### REQUIRED ACTION
How many lines of these entries hold the string "kcal"? Reply with the number alone.

─── DATASET RECORDS ───

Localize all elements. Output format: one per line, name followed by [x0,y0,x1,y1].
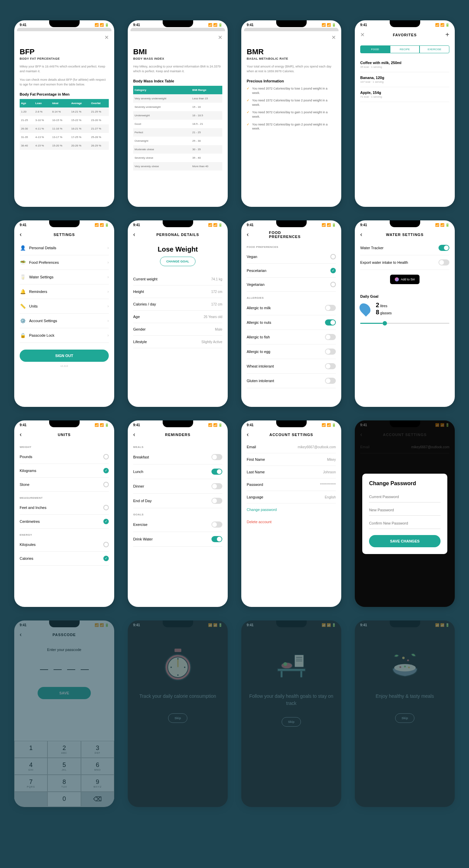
reminder-row[interactable]: Exercise [133,517,222,532]
allergy-row[interactable]: Wheat intolerant [247,359,336,374]
settings-row-units[interactable]: 📏Units› [20,299,109,314]
detail-row[interactable]: Height172 cm [133,285,222,298]
current-password-input[interactable] [369,491,441,502]
key-7[interactable]: 7PQRS [14,775,47,792]
toggle[interactable] [325,378,336,384]
radio[interactable] [103,556,109,561]
toggle[interactable] [325,363,336,369]
unit-row[interactable]: Kilojoules [20,538,109,552]
account-row[interactable]: Last NameJohnson [247,466,336,478]
key-9[interactable]: 9WXYZ [81,775,114,792]
radio[interactable] [103,482,109,487]
radio[interactable] [103,454,109,459]
back-icon[interactable]: ‹ [20,231,22,238]
confirm-password-input[interactable] [369,518,441,529]
key-5[interactable]: 5JKL [47,758,81,775]
close-icon[interactable]: ✕ [104,34,109,41]
delete-account-link[interactable]: Delete account [247,516,336,528]
reminder-row[interactable]: Lunch [133,465,222,479]
favorite-item[interactable]: Coffee with milk, 250ml35 kcal · 1 servi… [360,57,449,72]
radio[interactable] [103,542,109,547]
toggle[interactable] [211,521,222,528]
reminder-row[interactable]: Dinner [133,479,222,494]
favorite-item[interactable]: Banana, 120g107 kcal · 1 serving [360,72,449,87]
pref-row[interactable]: Vegan [247,250,336,264]
allergy-row[interactable]: Allergic to egg [247,344,336,359]
toggle[interactable] [439,245,449,251]
reminder-row[interactable]: Drink Water [133,532,222,547]
toggle[interactable] [325,319,336,326]
reminder-row[interactable]: End of Day [133,494,222,508]
toggle[interactable] [325,305,336,311]
tab-recipe[interactable]: RECIPE [390,45,420,53]
change-goal-button[interactable]: CHANGE GOAL [160,257,196,266]
toggle[interactable] [211,483,222,489]
back-icon[interactable]: ‹ [247,431,249,438]
close-icon[interactable]: ✕ [331,34,336,41]
radio[interactable] [103,468,109,473]
skip-button[interactable]: Skip [395,713,414,723]
radio[interactable] [103,519,109,524]
key-2[interactable]: 2ABC [47,741,81,758]
modal-overlay[interactable]: Change Password SAVE CHANGES [355,420,455,607]
reminder-row[interactable]: Breakfast [133,450,222,465]
settings-row-food[interactable]: 🥗Food Preferences› [20,255,109,270]
pref-row[interactable]: Pescetarian [247,264,336,278]
settings-row-water[interactable]: 🥛Water Settings› [20,270,109,284]
allergy-row[interactable]: Allergic to nuts [247,315,336,330]
key-6[interactable]: 6MNO [81,758,114,775]
allergy-row[interactable]: Allergic to fish [247,330,336,344]
back-icon[interactable]: ‹ [20,631,22,638]
pref-row[interactable]: Vegetarian [247,278,336,292]
water-tracker-row[interactable]: Water Tracker [360,241,449,255]
back-icon[interactable]: ‹ [247,231,249,238]
unit-row[interactable]: Calories [20,552,109,566]
toggle[interactable] [211,469,222,475]
allergy-row[interactable]: Gluten intolerant [247,374,336,388]
tab-food[interactable]: FOOD [360,45,390,53]
allergy-row[interactable]: Allergic to milk [247,301,336,315]
toggle[interactable] [211,536,222,542]
account-row[interactable]: LanguageEnglish [247,491,336,504]
radio[interactable] [330,268,336,273]
account-row[interactable]: Emailmikey6667@outlook.com [247,441,336,453]
key-1[interactable]: 1 [14,741,47,758]
radio[interactable] [330,254,336,259]
signout-button[interactable]: SIGN OUT [20,350,109,362]
radio[interactable] [330,282,336,287]
toggle[interactable] [211,498,222,504]
account-row[interactable]: Password************ [247,478,336,491]
water-slider[interactable] [360,323,449,324]
close-icon[interactable]: ✕ [360,32,365,38]
key-3[interactable]: 3DEF [81,741,114,758]
toggle[interactable] [439,259,449,265]
close-icon[interactable]: ✕ [218,34,222,41]
account-row[interactable]: First NameMikey [247,453,336,466]
key-8[interactable]: 8TUV [47,775,81,792]
settings-row-reminders[interactable]: 🔔Reminders› [20,284,109,299]
key-delete[interactable]: ⌫ [81,792,114,807]
detail-row[interactable]: LifestyleSlightly Active [133,336,222,348]
skip-button[interactable]: Skip [168,713,187,723]
unit-row[interactable]: Feet and Inches [20,501,109,515]
back-icon[interactable]: ‹ [20,431,22,438]
add-icon[interactable]: + [445,31,449,39]
settings-row-personal[interactable]: 👤Personal Details› [20,241,109,255]
back-icon[interactable]: ‹ [133,231,135,238]
toggle[interactable] [325,349,336,355]
settings-row-passcode[interactable]: 🔒Passcode Lock› [20,328,109,343]
unit-row[interactable]: Kilograms [20,464,109,478]
unit-row[interactable]: Stone [20,478,109,492]
add-to-siri-button[interactable]: Add to Siri [390,275,420,284]
unit-row[interactable]: Pounds [20,450,109,464]
export-health-row[interactable]: Export water intake to Health [360,255,449,270]
toggle[interactable] [325,334,336,340]
back-icon[interactable]: ‹ [360,231,362,238]
radio[interactable] [103,505,109,510]
detail-row[interactable]: Calories / day172 cm [133,298,222,311]
key-0[interactable]: 0 [47,792,81,807]
favorite-item[interactable]: Apple, 154g71 kcal · 1 serving [360,87,449,102]
change-password-link[interactable]: Change password [247,504,336,516]
save-button[interactable]: SAVE [38,687,91,699]
key-4[interactable]: 4GHI [14,758,47,775]
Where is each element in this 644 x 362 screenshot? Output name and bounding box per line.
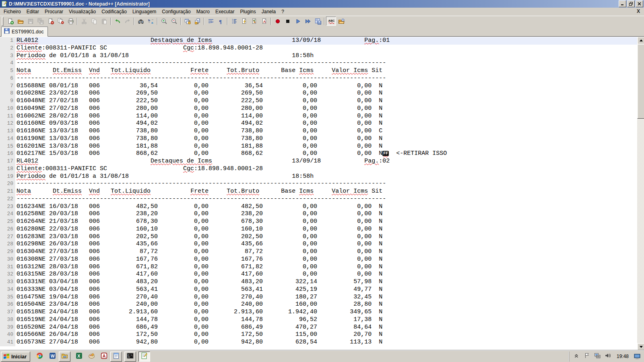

───

### SOLUTION TO THIS EXERCISE
3